▶ _YOUR INSTRUCTIONS_: Copy each line from the data that has the word "mennyiségét" in it.

▶ _EXCERPTED RECORDS_:

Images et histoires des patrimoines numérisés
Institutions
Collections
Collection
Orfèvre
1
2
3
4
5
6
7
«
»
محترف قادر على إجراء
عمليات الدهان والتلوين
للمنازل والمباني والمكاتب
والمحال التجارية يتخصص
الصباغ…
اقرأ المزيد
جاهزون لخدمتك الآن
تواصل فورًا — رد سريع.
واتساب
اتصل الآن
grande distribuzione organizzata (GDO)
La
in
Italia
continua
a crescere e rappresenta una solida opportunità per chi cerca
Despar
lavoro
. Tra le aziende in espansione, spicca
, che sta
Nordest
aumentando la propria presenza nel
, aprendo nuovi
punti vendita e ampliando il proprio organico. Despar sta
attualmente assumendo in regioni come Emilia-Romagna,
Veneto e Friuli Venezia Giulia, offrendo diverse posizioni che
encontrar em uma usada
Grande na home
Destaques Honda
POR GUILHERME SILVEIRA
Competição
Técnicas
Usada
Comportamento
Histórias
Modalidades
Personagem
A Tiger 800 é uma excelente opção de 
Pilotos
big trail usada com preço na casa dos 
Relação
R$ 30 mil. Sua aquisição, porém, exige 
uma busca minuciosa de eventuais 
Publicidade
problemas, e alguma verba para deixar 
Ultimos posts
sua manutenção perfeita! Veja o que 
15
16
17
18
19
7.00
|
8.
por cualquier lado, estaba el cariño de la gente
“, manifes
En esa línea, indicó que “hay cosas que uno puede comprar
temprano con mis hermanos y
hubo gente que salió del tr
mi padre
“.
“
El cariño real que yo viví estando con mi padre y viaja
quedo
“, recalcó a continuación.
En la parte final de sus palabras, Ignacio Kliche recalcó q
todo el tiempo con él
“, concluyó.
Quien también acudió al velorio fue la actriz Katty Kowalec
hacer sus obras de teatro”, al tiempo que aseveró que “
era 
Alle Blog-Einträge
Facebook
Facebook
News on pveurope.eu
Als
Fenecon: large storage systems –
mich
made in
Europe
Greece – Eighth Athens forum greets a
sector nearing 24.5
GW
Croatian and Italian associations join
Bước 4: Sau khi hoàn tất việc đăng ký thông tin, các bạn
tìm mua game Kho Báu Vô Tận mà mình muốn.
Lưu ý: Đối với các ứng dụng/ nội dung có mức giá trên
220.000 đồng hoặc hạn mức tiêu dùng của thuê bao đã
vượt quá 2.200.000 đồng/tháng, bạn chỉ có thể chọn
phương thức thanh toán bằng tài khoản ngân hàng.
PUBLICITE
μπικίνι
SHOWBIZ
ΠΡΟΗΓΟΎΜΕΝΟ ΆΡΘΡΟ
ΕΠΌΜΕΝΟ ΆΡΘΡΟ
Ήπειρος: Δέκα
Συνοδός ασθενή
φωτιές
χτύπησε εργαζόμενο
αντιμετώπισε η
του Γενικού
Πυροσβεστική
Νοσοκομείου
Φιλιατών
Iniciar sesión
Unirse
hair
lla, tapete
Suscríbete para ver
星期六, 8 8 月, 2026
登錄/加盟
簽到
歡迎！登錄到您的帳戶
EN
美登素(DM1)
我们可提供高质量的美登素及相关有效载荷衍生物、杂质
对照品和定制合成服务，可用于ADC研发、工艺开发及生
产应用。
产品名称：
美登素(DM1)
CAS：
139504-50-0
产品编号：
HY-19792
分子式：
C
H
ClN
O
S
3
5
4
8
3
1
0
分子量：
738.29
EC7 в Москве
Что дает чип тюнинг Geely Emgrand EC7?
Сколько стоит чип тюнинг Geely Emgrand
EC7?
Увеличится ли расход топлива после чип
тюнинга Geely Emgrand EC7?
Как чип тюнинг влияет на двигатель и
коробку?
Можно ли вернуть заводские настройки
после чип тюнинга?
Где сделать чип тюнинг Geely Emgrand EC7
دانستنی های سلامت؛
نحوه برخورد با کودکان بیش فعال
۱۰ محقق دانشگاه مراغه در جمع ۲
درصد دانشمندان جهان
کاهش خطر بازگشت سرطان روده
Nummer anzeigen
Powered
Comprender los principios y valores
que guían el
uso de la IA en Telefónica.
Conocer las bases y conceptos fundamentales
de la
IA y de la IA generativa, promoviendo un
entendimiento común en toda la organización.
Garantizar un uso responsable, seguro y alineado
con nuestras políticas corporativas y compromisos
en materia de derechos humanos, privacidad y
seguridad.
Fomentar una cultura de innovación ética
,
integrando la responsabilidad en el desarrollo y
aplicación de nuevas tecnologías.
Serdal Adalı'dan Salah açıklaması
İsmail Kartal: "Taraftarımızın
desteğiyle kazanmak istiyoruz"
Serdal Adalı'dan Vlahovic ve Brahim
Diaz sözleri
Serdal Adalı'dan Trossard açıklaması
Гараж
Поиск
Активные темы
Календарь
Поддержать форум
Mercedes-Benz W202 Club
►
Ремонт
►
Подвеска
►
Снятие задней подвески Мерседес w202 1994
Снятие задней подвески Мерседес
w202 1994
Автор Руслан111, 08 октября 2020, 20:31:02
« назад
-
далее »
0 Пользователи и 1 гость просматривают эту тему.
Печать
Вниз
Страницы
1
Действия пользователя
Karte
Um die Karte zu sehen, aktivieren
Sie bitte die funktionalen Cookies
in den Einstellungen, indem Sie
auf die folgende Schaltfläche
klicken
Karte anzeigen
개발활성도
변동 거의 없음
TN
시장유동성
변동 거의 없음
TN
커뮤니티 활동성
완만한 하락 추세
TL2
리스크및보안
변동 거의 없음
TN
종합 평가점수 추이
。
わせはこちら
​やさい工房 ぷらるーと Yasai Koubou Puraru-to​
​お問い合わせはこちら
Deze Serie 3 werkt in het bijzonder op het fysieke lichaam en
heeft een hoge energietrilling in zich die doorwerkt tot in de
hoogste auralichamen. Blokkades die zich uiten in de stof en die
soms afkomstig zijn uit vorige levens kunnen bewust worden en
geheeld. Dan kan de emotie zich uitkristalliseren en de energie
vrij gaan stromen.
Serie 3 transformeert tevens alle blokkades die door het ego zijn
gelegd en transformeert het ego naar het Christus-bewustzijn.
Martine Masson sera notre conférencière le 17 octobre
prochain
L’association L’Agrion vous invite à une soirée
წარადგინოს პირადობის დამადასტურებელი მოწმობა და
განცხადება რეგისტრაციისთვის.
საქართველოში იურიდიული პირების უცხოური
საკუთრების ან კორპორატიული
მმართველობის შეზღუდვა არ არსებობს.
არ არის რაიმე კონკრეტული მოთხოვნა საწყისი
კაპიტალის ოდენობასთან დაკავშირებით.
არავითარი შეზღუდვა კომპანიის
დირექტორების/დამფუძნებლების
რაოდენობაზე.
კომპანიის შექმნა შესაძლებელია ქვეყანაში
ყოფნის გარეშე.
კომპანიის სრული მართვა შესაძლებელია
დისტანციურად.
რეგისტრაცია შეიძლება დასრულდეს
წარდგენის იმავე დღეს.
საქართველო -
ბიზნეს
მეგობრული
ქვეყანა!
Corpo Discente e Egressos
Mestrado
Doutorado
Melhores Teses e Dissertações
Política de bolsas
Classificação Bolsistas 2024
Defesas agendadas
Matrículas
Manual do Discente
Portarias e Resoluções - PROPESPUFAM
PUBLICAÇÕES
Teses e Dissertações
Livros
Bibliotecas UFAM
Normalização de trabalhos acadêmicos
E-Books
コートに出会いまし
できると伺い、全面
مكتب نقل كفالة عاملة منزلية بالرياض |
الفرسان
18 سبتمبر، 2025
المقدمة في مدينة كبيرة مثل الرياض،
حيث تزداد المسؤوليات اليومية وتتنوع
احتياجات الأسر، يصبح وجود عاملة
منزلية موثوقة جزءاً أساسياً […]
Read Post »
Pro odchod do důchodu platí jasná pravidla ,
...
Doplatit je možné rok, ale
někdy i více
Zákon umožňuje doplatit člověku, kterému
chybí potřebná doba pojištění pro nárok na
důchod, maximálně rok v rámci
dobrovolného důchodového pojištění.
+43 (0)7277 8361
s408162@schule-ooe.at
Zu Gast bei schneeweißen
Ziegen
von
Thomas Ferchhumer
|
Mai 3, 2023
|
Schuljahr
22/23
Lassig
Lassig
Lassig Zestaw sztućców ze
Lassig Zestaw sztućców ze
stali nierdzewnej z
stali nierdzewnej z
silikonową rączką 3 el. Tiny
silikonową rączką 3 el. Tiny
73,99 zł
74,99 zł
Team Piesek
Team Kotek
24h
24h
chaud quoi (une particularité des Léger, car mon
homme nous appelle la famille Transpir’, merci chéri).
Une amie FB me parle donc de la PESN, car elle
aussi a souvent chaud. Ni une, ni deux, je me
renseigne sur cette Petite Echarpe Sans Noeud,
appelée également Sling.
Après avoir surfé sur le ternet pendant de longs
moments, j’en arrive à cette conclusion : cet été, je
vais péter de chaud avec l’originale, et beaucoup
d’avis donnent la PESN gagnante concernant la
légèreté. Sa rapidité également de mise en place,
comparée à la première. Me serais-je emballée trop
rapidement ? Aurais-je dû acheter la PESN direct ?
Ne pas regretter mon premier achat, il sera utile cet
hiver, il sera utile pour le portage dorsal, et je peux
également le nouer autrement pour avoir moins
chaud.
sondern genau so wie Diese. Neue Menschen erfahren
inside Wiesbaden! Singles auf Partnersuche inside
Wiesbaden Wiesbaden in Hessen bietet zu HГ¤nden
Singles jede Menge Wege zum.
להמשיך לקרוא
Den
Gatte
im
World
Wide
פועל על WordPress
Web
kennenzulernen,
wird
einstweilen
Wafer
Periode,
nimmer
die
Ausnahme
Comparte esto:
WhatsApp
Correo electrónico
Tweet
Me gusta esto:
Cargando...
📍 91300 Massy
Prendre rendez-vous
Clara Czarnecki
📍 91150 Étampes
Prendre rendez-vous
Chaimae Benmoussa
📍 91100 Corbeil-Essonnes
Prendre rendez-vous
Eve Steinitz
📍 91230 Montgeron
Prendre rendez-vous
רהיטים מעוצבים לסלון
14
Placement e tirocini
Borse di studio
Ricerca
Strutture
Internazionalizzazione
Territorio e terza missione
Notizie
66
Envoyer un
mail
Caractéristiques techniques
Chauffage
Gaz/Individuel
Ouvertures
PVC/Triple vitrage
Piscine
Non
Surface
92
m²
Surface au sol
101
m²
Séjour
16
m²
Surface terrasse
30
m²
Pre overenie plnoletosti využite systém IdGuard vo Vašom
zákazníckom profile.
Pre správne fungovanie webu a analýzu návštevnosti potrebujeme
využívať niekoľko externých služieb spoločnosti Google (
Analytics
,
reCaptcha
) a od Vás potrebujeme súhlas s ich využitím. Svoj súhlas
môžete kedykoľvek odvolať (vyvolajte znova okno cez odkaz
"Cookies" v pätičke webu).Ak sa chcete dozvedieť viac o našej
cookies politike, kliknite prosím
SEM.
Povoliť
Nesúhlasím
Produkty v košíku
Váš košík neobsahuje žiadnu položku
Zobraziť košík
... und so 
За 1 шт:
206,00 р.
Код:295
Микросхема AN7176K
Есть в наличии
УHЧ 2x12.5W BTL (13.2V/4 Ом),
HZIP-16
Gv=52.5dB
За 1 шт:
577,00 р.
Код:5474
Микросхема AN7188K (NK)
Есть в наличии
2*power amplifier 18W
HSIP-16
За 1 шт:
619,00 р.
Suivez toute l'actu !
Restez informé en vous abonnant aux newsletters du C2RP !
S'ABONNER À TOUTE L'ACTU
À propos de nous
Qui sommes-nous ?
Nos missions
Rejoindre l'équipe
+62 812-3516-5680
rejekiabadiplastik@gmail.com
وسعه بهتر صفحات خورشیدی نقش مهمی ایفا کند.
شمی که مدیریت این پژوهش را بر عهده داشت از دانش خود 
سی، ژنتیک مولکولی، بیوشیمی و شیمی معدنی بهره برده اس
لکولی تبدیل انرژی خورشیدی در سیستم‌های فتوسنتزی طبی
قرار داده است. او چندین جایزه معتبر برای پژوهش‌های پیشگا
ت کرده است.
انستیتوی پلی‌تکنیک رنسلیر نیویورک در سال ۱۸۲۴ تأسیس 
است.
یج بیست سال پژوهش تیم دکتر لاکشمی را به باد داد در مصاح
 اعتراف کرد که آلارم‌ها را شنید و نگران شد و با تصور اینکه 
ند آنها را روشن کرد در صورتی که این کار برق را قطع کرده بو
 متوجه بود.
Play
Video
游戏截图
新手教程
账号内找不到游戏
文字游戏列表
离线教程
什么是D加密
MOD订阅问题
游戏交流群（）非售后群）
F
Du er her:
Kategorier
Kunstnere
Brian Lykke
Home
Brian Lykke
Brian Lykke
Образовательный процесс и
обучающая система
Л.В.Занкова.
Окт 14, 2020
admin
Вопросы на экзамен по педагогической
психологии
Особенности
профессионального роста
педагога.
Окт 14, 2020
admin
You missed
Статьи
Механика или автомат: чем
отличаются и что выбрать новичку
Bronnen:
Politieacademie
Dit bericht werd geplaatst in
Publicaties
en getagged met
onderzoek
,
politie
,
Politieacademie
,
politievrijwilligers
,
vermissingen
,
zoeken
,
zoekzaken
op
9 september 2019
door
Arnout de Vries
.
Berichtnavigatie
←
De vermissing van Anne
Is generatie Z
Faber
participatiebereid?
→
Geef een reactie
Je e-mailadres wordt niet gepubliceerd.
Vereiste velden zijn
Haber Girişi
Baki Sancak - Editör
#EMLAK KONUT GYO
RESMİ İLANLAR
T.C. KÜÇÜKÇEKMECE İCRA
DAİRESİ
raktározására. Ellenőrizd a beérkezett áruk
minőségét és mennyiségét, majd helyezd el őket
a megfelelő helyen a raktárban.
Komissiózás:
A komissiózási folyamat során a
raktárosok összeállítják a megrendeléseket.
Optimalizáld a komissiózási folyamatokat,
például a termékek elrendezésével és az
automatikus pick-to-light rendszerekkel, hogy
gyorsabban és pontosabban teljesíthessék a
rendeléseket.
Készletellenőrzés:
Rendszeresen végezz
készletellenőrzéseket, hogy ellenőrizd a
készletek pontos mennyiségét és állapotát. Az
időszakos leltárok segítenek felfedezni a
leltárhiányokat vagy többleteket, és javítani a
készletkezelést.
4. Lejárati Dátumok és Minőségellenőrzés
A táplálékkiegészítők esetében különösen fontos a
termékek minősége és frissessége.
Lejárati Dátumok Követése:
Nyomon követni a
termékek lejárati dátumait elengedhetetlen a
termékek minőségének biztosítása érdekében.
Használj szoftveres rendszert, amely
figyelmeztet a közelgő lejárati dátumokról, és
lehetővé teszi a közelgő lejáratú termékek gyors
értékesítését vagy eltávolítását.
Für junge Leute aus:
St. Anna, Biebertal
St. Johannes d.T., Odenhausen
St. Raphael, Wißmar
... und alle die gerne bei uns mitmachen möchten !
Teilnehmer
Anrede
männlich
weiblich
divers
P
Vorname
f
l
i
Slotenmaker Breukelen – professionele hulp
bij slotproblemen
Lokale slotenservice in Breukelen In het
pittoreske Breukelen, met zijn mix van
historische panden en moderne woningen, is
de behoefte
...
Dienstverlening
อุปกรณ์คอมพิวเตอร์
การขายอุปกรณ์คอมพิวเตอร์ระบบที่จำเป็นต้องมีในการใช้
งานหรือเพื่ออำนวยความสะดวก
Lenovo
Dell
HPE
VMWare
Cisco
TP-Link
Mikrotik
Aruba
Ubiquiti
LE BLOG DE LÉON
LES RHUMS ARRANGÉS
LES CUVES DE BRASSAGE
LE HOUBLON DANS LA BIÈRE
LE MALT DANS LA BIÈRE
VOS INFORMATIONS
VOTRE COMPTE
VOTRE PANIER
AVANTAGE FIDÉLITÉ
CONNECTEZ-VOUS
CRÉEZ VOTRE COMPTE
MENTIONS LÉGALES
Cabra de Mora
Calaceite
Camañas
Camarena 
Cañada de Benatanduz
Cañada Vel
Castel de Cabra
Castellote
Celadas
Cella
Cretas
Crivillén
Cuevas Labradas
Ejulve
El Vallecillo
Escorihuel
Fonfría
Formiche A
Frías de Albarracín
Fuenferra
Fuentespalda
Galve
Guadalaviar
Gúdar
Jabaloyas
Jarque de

▶ _SOLUTION FOR THIS PROBLEM_:
minőségét és mennyiségét, majd helyezd el őket
készletek pontos mennyiségét és állapotát. Az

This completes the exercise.